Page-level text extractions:
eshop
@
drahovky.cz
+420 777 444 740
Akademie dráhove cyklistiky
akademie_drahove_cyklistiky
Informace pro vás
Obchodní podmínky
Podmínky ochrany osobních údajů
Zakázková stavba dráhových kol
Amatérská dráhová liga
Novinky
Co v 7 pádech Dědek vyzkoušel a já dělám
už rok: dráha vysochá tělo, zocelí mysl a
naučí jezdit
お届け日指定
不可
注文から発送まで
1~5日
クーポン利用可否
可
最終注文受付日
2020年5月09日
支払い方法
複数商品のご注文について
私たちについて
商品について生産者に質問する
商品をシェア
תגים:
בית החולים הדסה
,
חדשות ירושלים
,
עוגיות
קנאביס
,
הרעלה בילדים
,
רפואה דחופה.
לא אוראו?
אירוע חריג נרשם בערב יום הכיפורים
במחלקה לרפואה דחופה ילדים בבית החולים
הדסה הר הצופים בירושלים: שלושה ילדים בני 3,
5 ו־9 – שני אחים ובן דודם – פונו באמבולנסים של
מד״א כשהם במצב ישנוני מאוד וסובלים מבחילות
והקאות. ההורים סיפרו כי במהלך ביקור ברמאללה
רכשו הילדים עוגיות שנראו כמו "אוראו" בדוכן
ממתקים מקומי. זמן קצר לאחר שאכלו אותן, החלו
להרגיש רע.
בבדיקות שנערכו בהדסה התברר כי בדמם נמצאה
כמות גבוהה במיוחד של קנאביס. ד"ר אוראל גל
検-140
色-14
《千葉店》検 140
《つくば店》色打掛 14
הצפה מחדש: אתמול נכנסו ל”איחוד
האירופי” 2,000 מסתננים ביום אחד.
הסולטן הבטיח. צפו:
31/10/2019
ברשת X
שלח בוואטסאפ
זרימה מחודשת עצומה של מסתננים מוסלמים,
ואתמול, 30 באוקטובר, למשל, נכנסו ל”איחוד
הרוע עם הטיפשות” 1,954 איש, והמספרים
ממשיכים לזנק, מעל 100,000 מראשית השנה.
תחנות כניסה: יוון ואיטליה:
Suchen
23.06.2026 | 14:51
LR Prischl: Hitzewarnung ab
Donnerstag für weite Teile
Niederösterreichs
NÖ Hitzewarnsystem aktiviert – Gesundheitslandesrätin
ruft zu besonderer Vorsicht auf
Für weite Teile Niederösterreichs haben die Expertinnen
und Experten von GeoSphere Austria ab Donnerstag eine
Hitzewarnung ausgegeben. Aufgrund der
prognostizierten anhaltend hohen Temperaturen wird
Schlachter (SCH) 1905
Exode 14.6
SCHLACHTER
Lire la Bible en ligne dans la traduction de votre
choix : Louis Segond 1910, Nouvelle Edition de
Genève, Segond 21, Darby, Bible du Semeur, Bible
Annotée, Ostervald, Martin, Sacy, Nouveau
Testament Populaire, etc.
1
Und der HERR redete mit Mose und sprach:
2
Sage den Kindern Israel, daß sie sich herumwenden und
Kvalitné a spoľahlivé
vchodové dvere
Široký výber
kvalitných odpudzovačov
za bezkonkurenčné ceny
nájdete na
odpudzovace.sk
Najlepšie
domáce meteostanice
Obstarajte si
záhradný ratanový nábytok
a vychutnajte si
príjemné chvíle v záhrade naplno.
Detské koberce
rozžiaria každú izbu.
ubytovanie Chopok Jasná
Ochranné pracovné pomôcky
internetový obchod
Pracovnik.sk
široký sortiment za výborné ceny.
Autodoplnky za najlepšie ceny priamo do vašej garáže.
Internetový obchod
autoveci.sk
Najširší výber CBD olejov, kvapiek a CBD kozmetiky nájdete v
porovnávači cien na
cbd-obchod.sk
==
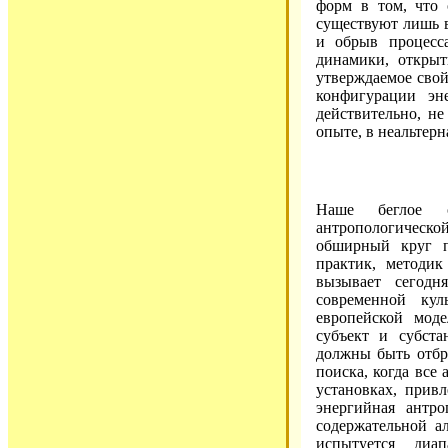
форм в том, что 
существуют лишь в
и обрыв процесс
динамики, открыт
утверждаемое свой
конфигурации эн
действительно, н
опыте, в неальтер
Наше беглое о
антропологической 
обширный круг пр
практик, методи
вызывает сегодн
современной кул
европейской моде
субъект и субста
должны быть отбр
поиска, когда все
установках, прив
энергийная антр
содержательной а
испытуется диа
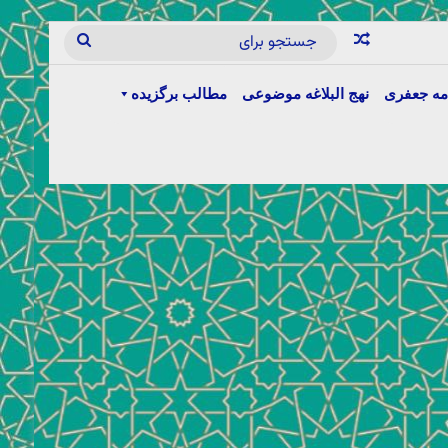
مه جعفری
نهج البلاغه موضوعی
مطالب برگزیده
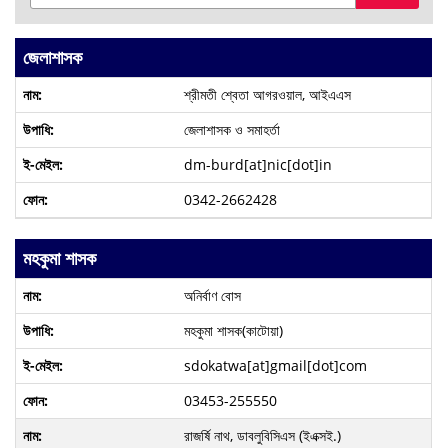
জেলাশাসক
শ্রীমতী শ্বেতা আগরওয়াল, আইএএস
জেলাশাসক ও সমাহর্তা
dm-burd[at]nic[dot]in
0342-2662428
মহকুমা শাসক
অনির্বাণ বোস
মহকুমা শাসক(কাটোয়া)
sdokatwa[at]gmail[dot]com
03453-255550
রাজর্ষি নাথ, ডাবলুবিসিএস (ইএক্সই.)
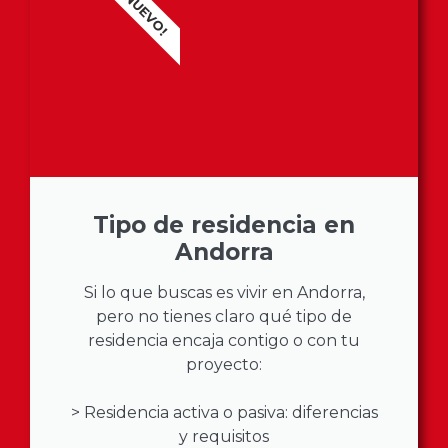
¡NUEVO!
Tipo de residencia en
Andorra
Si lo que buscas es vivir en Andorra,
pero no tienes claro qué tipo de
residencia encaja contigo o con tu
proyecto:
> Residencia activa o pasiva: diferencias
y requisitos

TASK BRIEF
Your task is to find every line above containing the word "Niederösterreichs" and copy it.

EXERCISE OUTPUT
Niederösterreichs
Für weite Teile Niederösterreichs haben die Expertinnen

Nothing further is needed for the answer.